Dalam pesannya untuk mahasiswa Indonesia, khususnya sivitas akademika Universitas Brawijaya, Prof. Herry menyampaikan motivasi panjang yang menyentuh:
Dia berpesan kepada mahasiswa UB dan seluruh generasi muda Indonesia untuk tidak pernah takut bermimpi besar. Tidak ada yang tidak mungkin kalau sungguh-sungguh. Ia berasal dari Malang, kuliah di UB, belajar dari nol, menempuh banyak tantangan sebagai mahasiswa asing. Tetapi ia percaya bahwa setiap mimpi itu sah untuk diperjuangkan.
“Kita tidak bisa memilih dilahirkan di mana, tapi kita bisa memilih bagaimana kita melangkah dan bertumbuh.
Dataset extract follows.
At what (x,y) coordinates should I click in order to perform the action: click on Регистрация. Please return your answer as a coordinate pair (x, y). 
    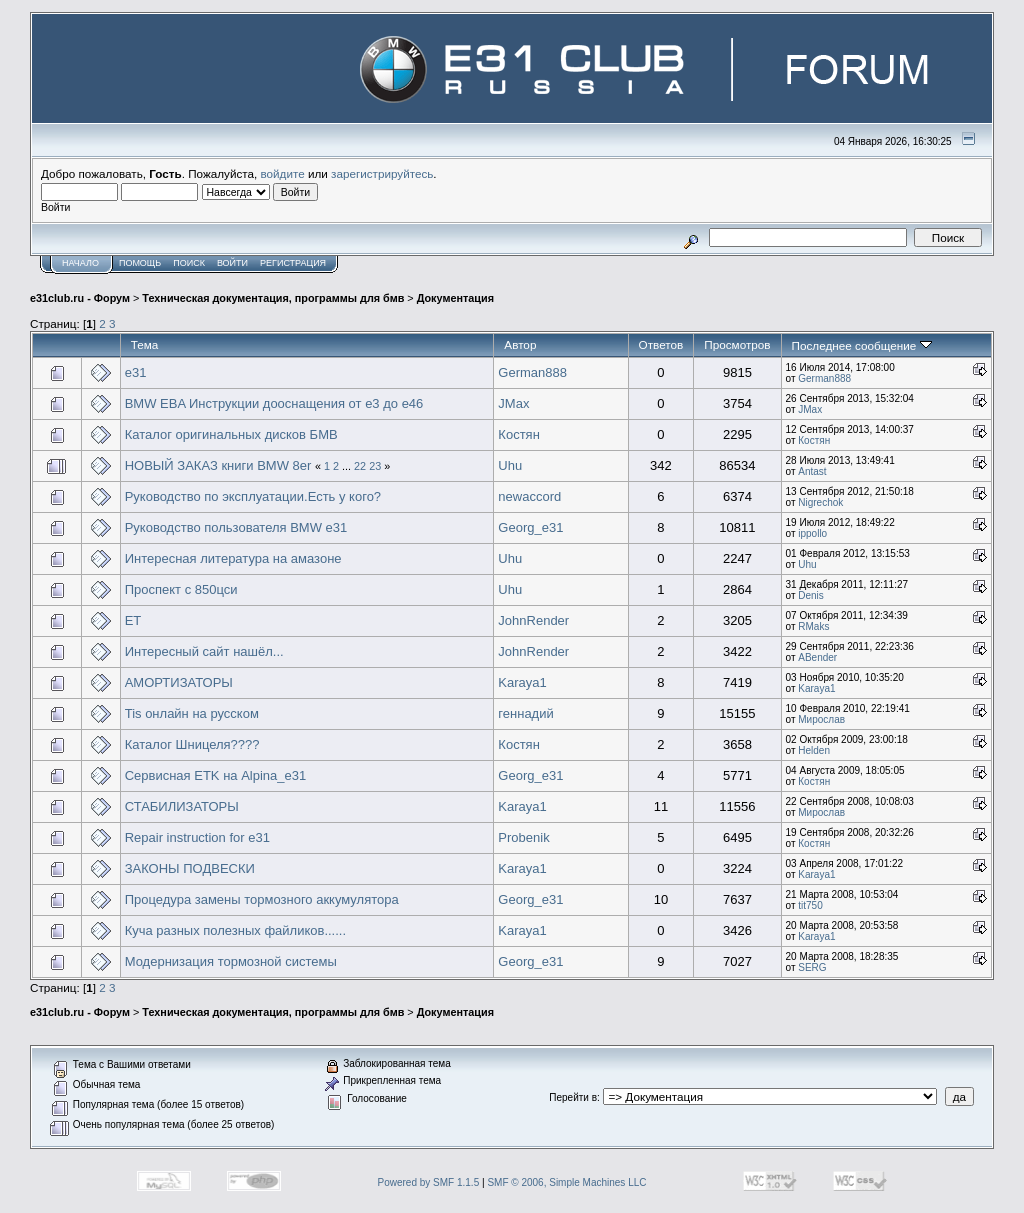
    Looking at the image, I should click on (293, 263).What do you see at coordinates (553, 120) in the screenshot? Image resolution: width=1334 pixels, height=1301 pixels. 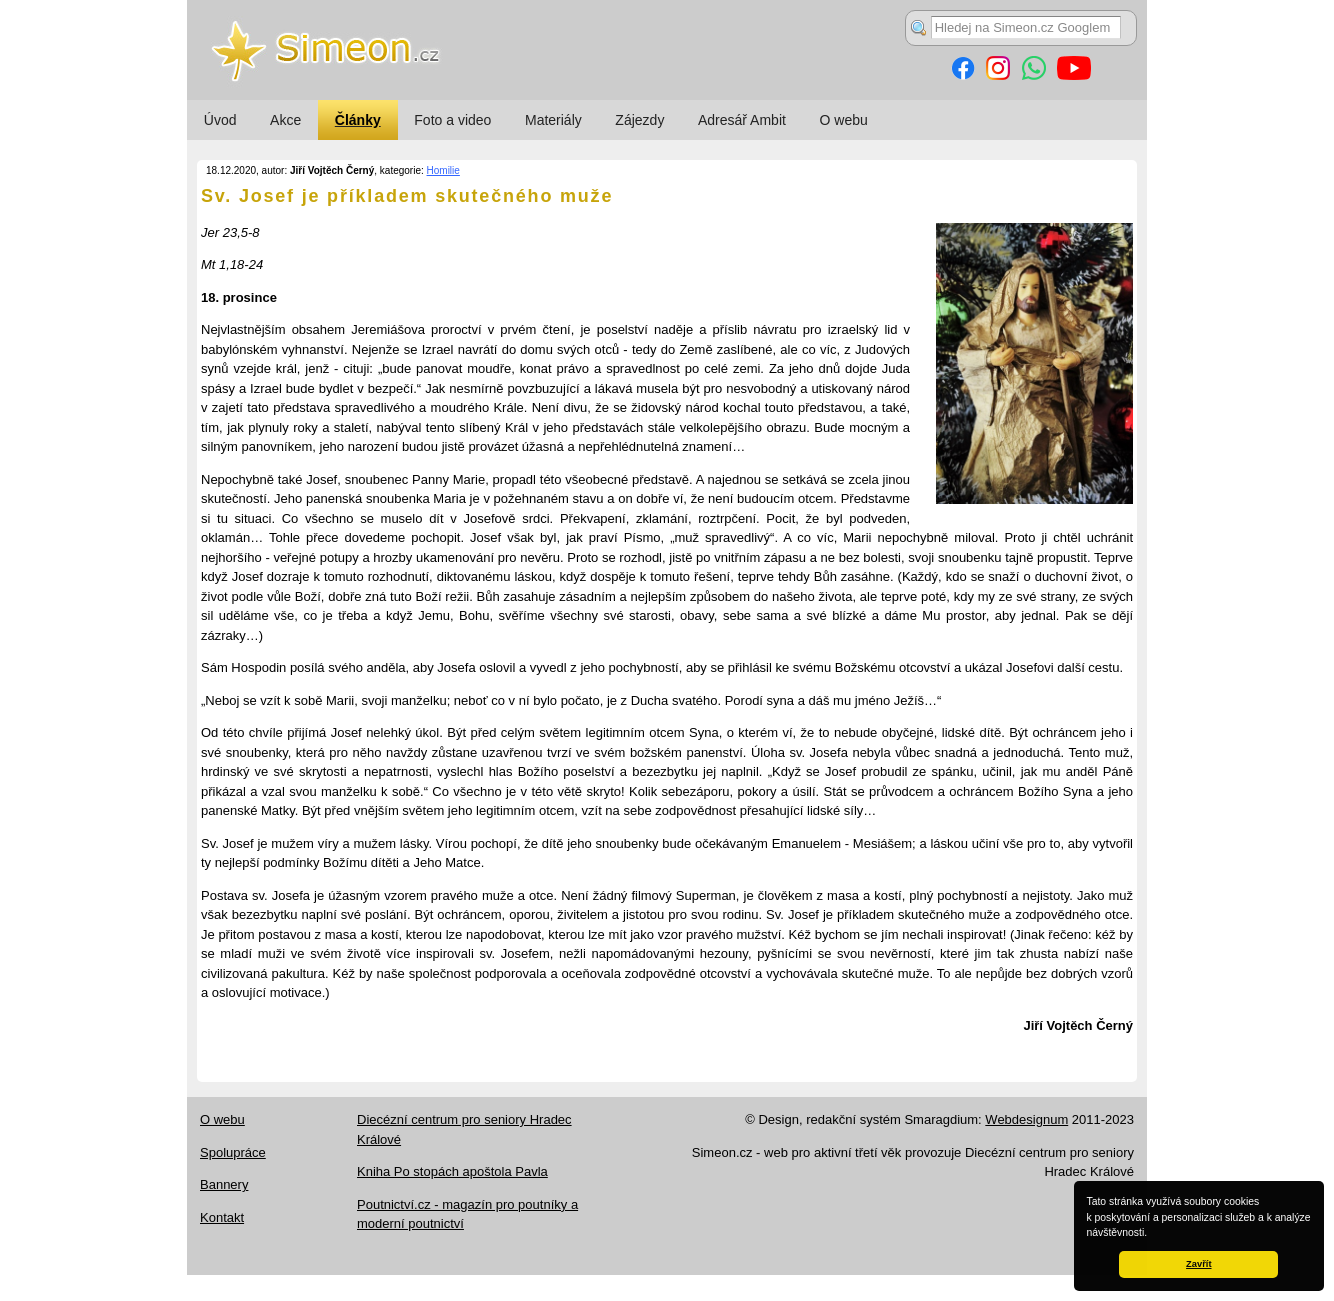 I see `Materiály` at bounding box center [553, 120].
Banyak yang mengira sukses hanya untuk mereka yang punya keistimewaan. Tapi saya percaya, sukses itu untuk siapa saja yang mau kerja keras, terus belajar, dan tidak mudah menyerah. Jangan takut gagal, karena gagal itu bagian dari proses tumbuh. Mentalitas seperti ini yang harus kalian bangun: tidak cengeng, tidak cepat puas, dan terus memperbaiki diri,” paparnya.
Dia mengajak generasi muda untuk keluar dari zona nyaman. “Dunia itu luas. Gunakan masa kuliah bukan hanya untuk dapat IPK bagus, tapi juga untuk membangun karakter, memperluas jaringan, dan memahami bagaimana memberi manfaat untuk masyarakat. Ilmu itu akan lebih bermakna kalau bisa dirasakan orang lain. Dan kalian tidak harus menjadi orang lain untuk bersaing secara global cukup jadi diri sendiri, dengan versi terbaik kalian,” tegasnya.